Download or read book What Every American Should Know About the Rest of the World written by Melissa Rossi and published by Penguin. This book was released on 2003-04-29 with total page 404 pages. Available in PDF, EPUB and Kindle. Book excerpt: Confused about the news? Slip out of the room when friends talk current events? Now you can keep up with ease and learn to talk like a diplomat. Among the things you’ll soon be able to slip into everyday conversation: What is the difference between Kurdistan and Kazakhstan? Why did North Korea’s leader kidnap his favorite actress? Why is Osama bin Laden so mad? Which countries still have slaves? Why is Kashmir “the most dangerous place in the world?” What country has the most Muslims? Why are they fighting in Chechnya? What little box prompted Hutus to kill Tutsis? Who is Prince Turki and how did his hunting trip change history?

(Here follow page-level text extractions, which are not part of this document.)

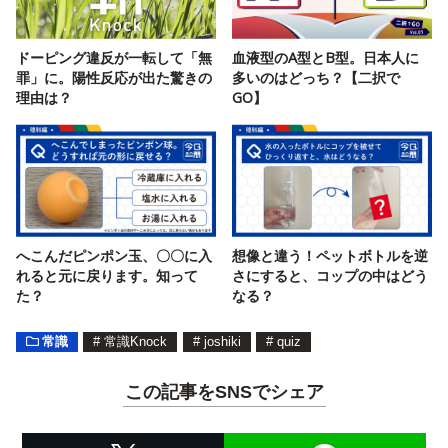
ドーピング違反が一転して「無
血液型のA型とB型。日本人に
罪」に。陽性反応が出た驚きの
多いのはどっち？【二択で
理由は？
GO】
へこんだピンポン玉、〇〇に入
想像と違う！ペットボトルを逆
れると元に戻ります。知って
さにすると、コップの中はどう
た？
なる？
常識
#
常識Knock
#
joshiki
#
quiz
この記事をSNSでシェア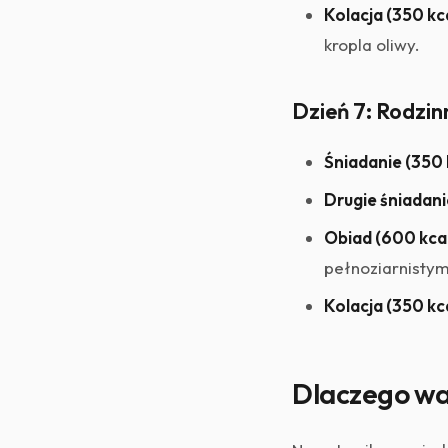
Kolacja (350 kca
kropla oliwy.
Dzień 7: Rodzin
Śniadanie (350 
Drugie śniadani
Obiad (600 kcal
pełnoziarnistym
Kolacja (350 kca
Dlaczego war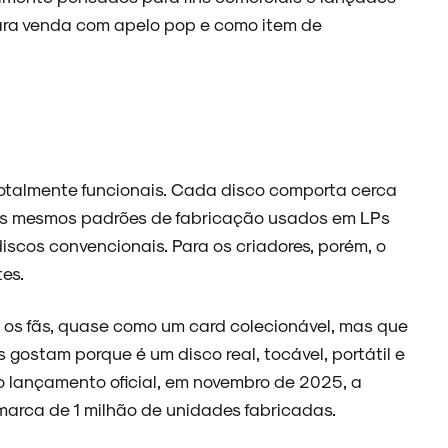
ara venda com apelo pop e como item de
 totalmente funcionais. Cada disco comporta cerca
os mesmos padrões de fabricação usados em LPs
iscos convencionais. Para os criadores, porém, o
tes.
a os fãs, quase como um card colecionável, mas que
 gostam porque é um disco real, tocável, portátil e
o lançamento oficial, em novembro de 2025, a
 marca de 1 milhão de unidades fabricadas.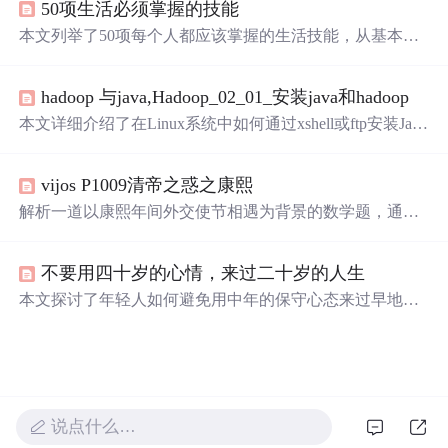
50项生活必须掌握的技能
本文列举了50项每个人都应该掌握的生活技能，从基本的
生存技能如生火、急救到现代社会所需的电脑操作、时间
管理和人际交往等。这些实用技能不仅有助于提升个人独
hadoop 与java,Hadoop_02_01_安装java和hadoop
立能力，还能在关键时刻发挥重要作用。
本文详细介绍了在Linux系统中如何通过xshell或ftp安装Java
和Hadoop。首先，将安装包上传到指定目录，然后查询并
卸载已安装的旧版JDK。接着，解压Java和Hadoop的tar.gz
vijos P1009清帝之惑之康熙
文件，并配置相应的环境变量。通过source命令使配置生效
后，可以通过java-version和hadoop-version命令检查安装是
解析一道以康熙年间外交使节相遇为背景的数学题，通过
否成功。最后，文章提到了Hadoop的重要目录结构，如bi
化简问题、建立方程、运用扩展欧几里得算法，最终求解
n、etc、lib、sbin和share目录。
两人相遇所需的天数。
不要用四十岁的心情，来过二十岁的人生
本文探讨了年轻人如何避免用中年的保守心态来过早地规
范自己的生活。作者鼓励大家珍惜青春，勇于尝试新鲜事
物，享受恋爱、旅行等美好时光，而不是过度规划未来。
说点什么…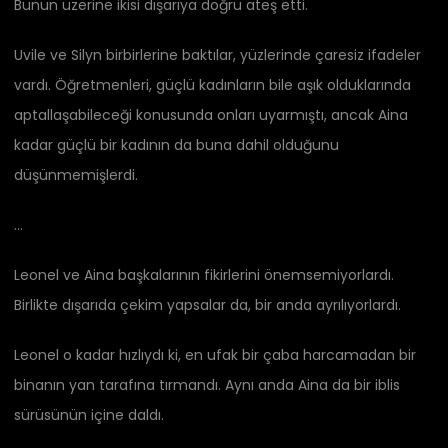
Bunun üzerine ikisi dışarıya doğru ateş etti.
Uvile ve Silyn birbirlerine baktılar, yüzlerinde çaresiz ifadeler
vardı. Öğretmenleri, güçlü kadınların bile aşık olduklarında
aptallaşabileceği konusunda onları uyarmıştı, ancak Aina
kadar güçlü bir kadının da buna dahil olduğunu
düşünmemişlerdi.
…
Leonel ve Aina başkalarının fikirlerini önemsemiyorlardı.
Birlikte dışarıda çekim yapsalar da, bir anda ayrılıyorlardı.
Leonel o kadar hızlıydı ki, en ufak bir çaba harcamadan bir
binanın yan tarafına tırmandı. Aynı anda Aina da bir iblis
sürüsünün içine daldı.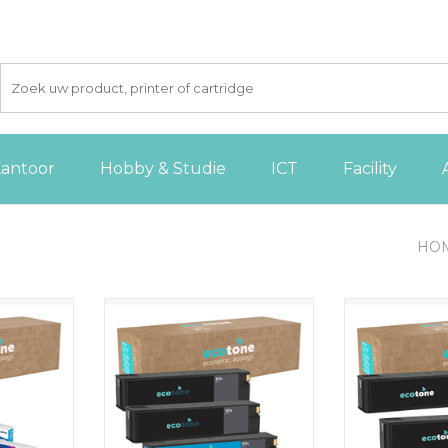
antoor
Hobby & Studie
ICT
Facility
HO
 set bevat
Deze complete toner set bevat
Set van 3 zwart
e nodig hebt
alle vier kleuren die je nodig hebt
voor HP printer
n printen
voor ononderbroken printen
is goed voor
r. De set
met je HP printer. De set bestaat
paginaƒ??s en 
1x cyaan, 1x
uit 2x zwart, 1x cyaan, 1x geel en
voor scherpe
 toners,
1x magenta toners,
betrouwbare
uitstekende
geoptimaliseerd voor uitstekende
TOEVOE
resultaten.
prestaties en scherpe resultaten.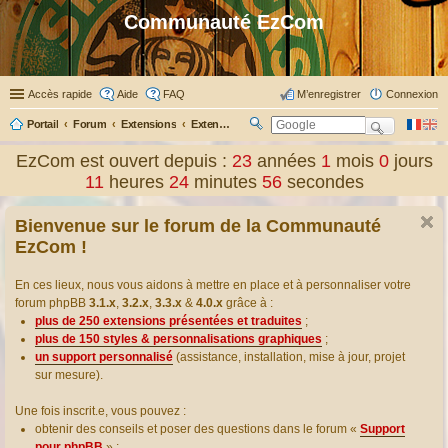
Communauté EzCom
Accès rapide
Aide
FAQ
M’enregistrer
Connexion
Portail
Forum
Extensions
Extensions présentées & traduites
R
ec
EzCom est ouvert depuis :
23
années
1
mois
0
jours
her
11
heures
24
minutes
57
secondes
ch
er
Bienvenue sur le forum de la Communauté
EzCom !
En ces lieux, nous vous aidons à mettre en place et à personnaliser votre
forum phpBB
3.1.x
,
3.2.x
,
3.3.x
&
4.0.x
grâce à :
plus de 250 extensions présentées et traduites
;
plus de 150 styles & personnalisations graphiques
;
un support personnalisé
(assistance, installation, mise à jour, projet
sur mesure).
Une fois inscrit.e, vous pouvez :
obtenir des conseils et poser des questions dans le forum «
Support
pour phpBB
» ;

How are cows fueling the fighting between India's Muslims and Hindus? Which country drew maps that have resulted in the most intractable wars? What is controversial UN Resolution 242? What makes Qatar stand out? What country does Sumatran coffee come from? What country’s fakes forced the US to redesign the $100 bill? Who is the FARC and why have they been fighting for decades? An entertaining guide to political science, current events, foreign affairs, and history, What Every American Should Know about the Rest of the World gives you the vocabulary and background you need to decipher the modern world in a simple-to-understand format.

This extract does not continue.